In an effort to create artificial intelligence (AI)-powered translation programs for unwritten, predominantly oral languages, Meta claims it has developed the first such program for Hokkien, a southern Chinese language that does not have a standardized writing system.
Although Hokkien is written to some extent, its roughly 46 million speakers do not have a widely agreed-upon writing system, making it difficult for developers to gather the amount of high-quality written data to train traditional machine translation (MT) models. Meta has attempted to tackle this challenge by devising a “new modeling approach” that could also be used to develop similar models for other languages that are primarily spoken and do not have a standardized script.
“Our team developed the first speech-to-speech AI translation system that works for languages that are only spoken and not written, like Hokkien,” said Meta CEO Mark Zuckerberg in a video where he demonstrated the technology with one of the researchers who worked on it.
Meta has open-sourced its Hokkien translation models, along with its evaluation datasets and additional research so that other developers can produce similar models for other languages that don’t have readily available written data.
“AI-powered speech translation has mainly focused on written languages, yet nearly 3,500 living languages are primarily spoken and don’t have a widely used writing system,” the company wrote in an Oct. 19 blog post. “This makes it impossible to build machine translation tools using standard techniques, which require large amounts of written text in order to train an AI model.”

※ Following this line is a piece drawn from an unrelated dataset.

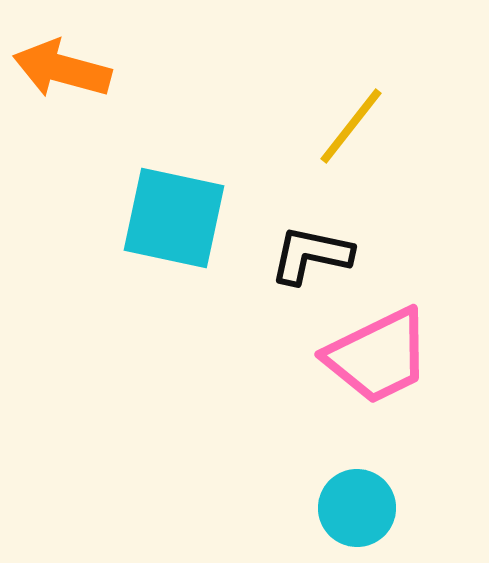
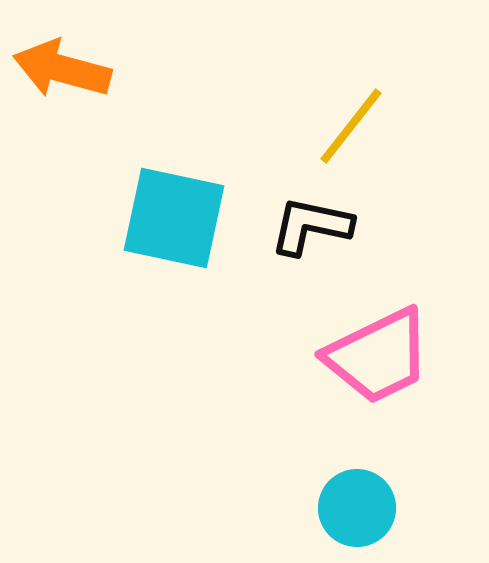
black L-shape: moved 29 px up
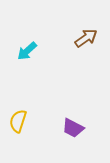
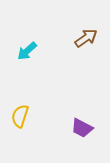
yellow semicircle: moved 2 px right, 5 px up
purple trapezoid: moved 9 px right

To train their model, Meta’s researchers used Mandarin Chinese — which is much more closely related to Hokkien than English is — as a sort of intermediate language, translating English and Hokkien speech into written Mandarin, which could then be translated into one of the target languages.
Currently, Meta’s speech-to-speech translator only allows users to translate one sentence at a time, however the company stated that its progress in other unsupervised learning projects could help refine speech-to-speech translation such that no human annotation is necessary for training.
The need for technology like this appears to be higher than ever. MultiLingual Magazine reported in July that one Nevada county was recently tasked with improving language access for another unwritten language: Shoshone. Because election ballots — written texts — cannot be translated adequately into Shoshone, the county will work with interpreters at the polls to help Shoshone speakers vote in their native language.